**Exercise requirements**
Count the lines holding the string "Brennwert" in the records, and give only the count.
------------------------------------
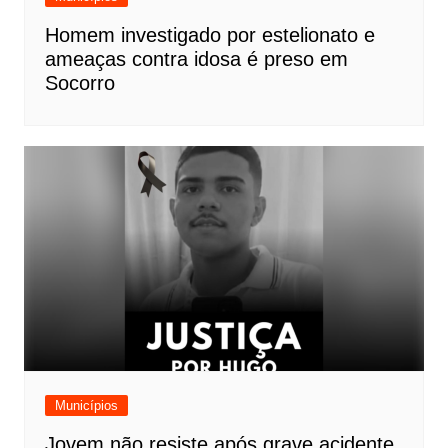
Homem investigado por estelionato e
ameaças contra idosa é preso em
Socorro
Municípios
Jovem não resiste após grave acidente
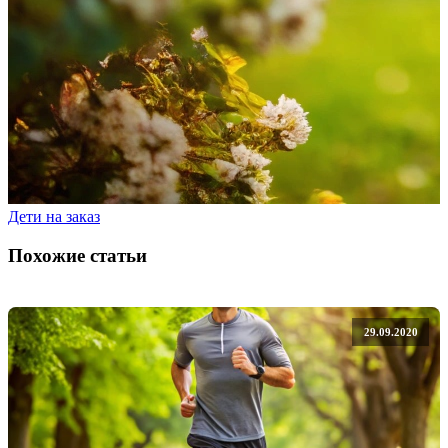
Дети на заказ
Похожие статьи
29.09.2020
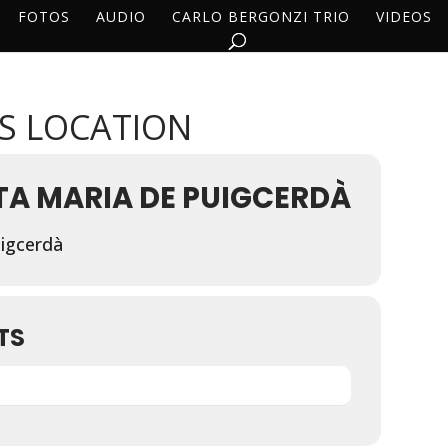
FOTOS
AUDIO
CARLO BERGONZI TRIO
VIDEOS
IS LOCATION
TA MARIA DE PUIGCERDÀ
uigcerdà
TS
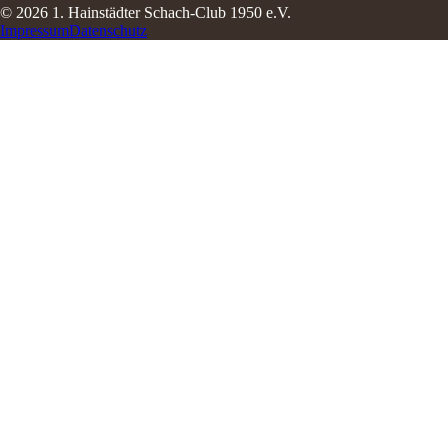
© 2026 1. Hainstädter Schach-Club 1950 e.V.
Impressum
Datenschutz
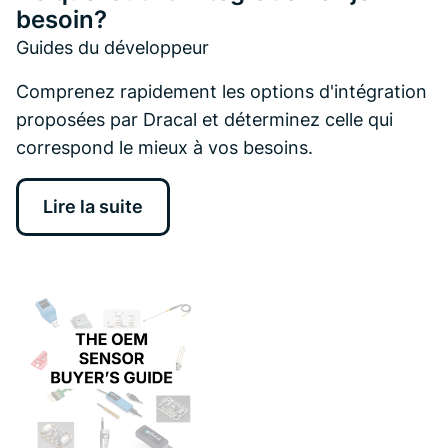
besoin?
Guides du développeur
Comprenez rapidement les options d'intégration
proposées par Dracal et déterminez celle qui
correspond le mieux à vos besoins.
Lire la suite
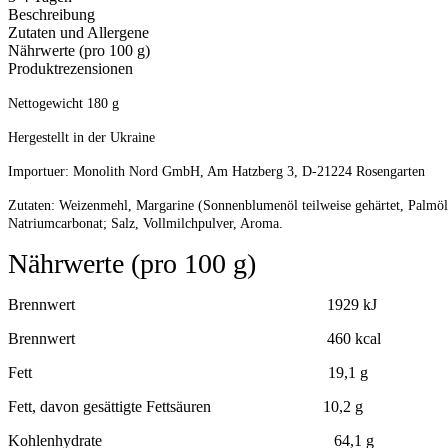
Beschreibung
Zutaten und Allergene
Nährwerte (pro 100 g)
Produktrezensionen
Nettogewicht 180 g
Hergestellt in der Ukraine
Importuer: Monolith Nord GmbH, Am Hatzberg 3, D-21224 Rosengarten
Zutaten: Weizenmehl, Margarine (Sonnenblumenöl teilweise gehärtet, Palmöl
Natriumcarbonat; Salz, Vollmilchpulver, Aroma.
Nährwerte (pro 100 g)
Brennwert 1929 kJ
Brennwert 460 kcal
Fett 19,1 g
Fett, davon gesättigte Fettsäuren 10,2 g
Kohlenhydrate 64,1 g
------------------------------------
**Exercise answer**
2